From Washington DC,
- The House of Representatives and the Senate will be in session this week for Committee business and floor voting this week.
From the public health and medical research front,
- The New York Times reports
- “Federal regulators on Friday said that they had not yet discovered live bird flu virus in the first batch of retail milk samples they tested, a reassuring indication that the milk on store shelves remains safe despite an outbreak of the virus among dairy cows.
- “In an online update, the Food and Drug Administration said an initial set of tests looking for live virus, not just genetic fragments, suggested that the pasteurization process was effectively neutralizing the pathogen.
- “These results reaffirm our assessment that the commercial milk supply is safe,” the F.D.A. wrote in the update, adding that the testing efforts were ongoing.
- “Officials also tested infant and toddler formula, which incorporate powdered dairy, and did not find the virus, the agency wrote.”
- The National Institutes of Health announced yesterday,
- “A dose-sparing intradermal mpox vaccination regimen was safe and generated an antibody response equivalent to that induced by the standard regimen at six weeks (two weeks after the second dose), according to findings presented today at the European Society of Clinical Microbiology and Infectious Diseases Global Congress in Barcelona. The results suggest that antibody responses contributed to the effectiveness of dose-sparing mpox vaccine regimens used during the 2022 U.S. outbreak(link is external).”
- The New York Times explains how our country can improve the rate of vaccinations against Hepatitis C.
- “Dr.

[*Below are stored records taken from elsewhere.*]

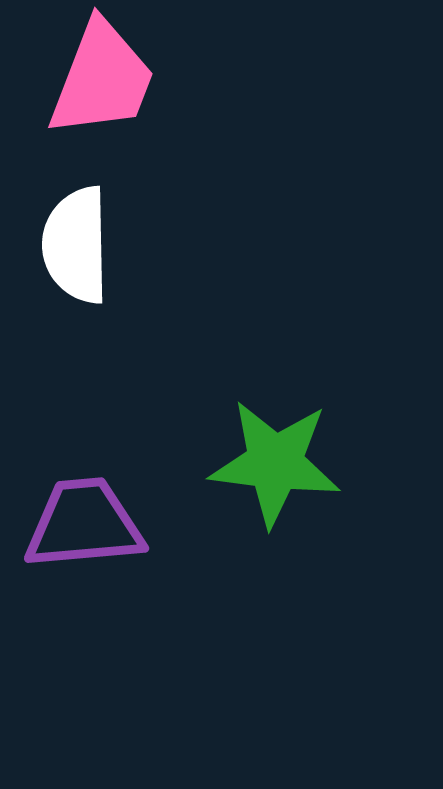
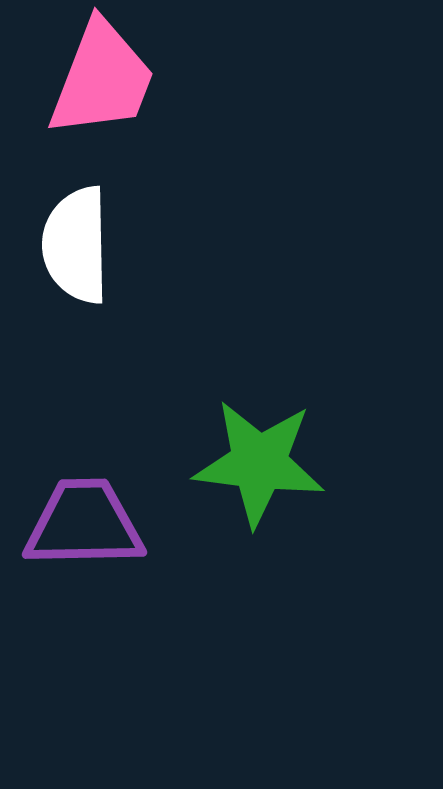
green star: moved 16 px left
purple trapezoid: rotated 4 degrees clockwise
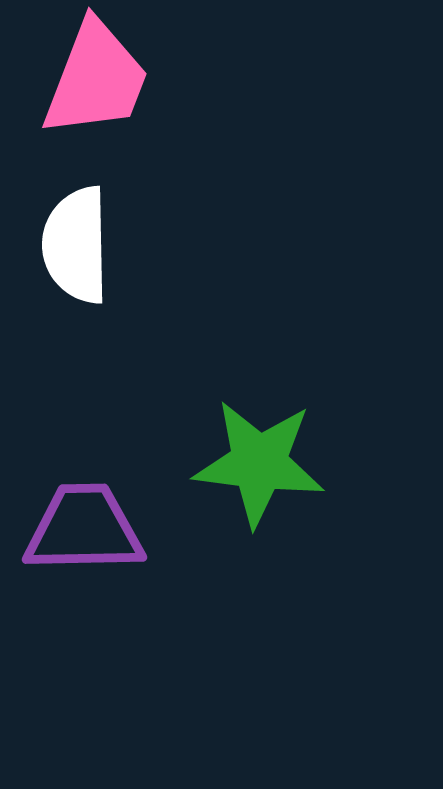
pink trapezoid: moved 6 px left
purple trapezoid: moved 5 px down
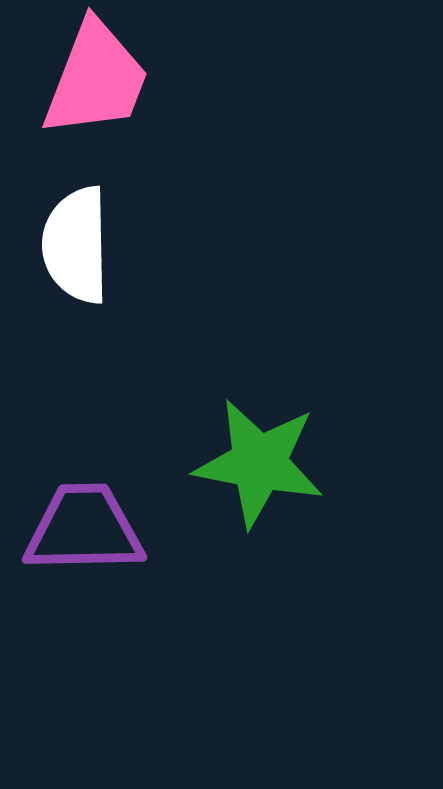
green star: rotated 4 degrees clockwise
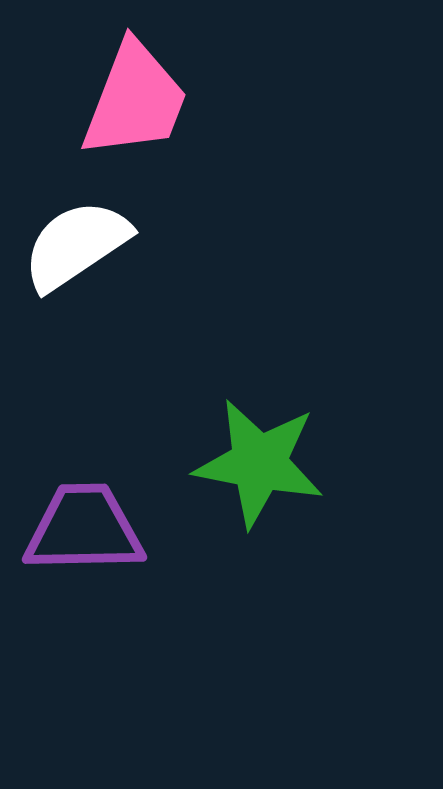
pink trapezoid: moved 39 px right, 21 px down
white semicircle: rotated 57 degrees clockwise
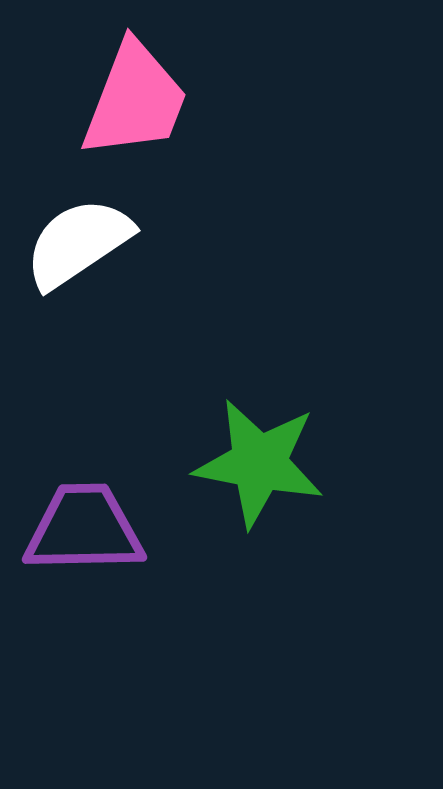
white semicircle: moved 2 px right, 2 px up
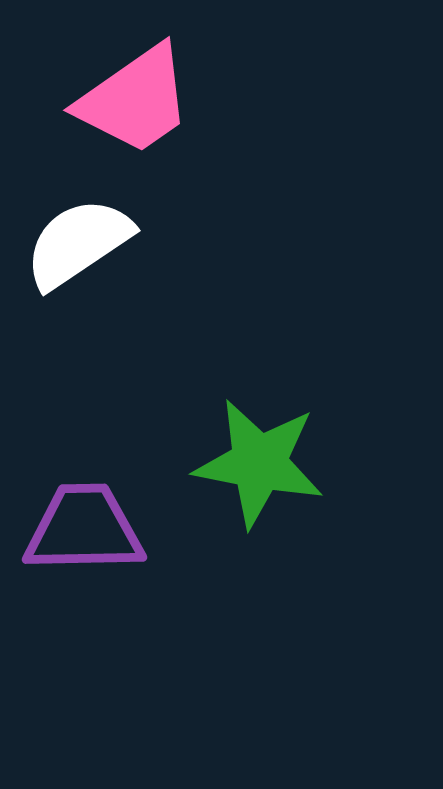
pink trapezoid: rotated 34 degrees clockwise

Francis Collins, who headed the National Institutes of Health for decades until retiring in 2021, has been spearheading a White House initiative aimed at eliminating the disease.
- “In an interview, he said he was motivated by memories of his brother-in-law, Rick Boterf, who died of hepatitis C just before the introduction of the new cures. An outdoorsman, Mr. Boterf endured five years of liver failure waiting for a transplant, and even that procedure wasn’t enough to save him from the destructive virus.
- “The more I looked at this, the more it just seemed impossible to walk away,” Dr. Collins said.
- The initiative, which was included in President Biden’s latest budget proposal, calls for about $5 billion to establish a five-year “subscription” contract. The federal government would pay a flat fee and, in return, receive drugs for every patient it enrolled for treatment. * * *
- “Dr. Collins acknowledged that on its own, a national drug-purchasing agreement like Louisiana’s would not be sufficient to turn the tide.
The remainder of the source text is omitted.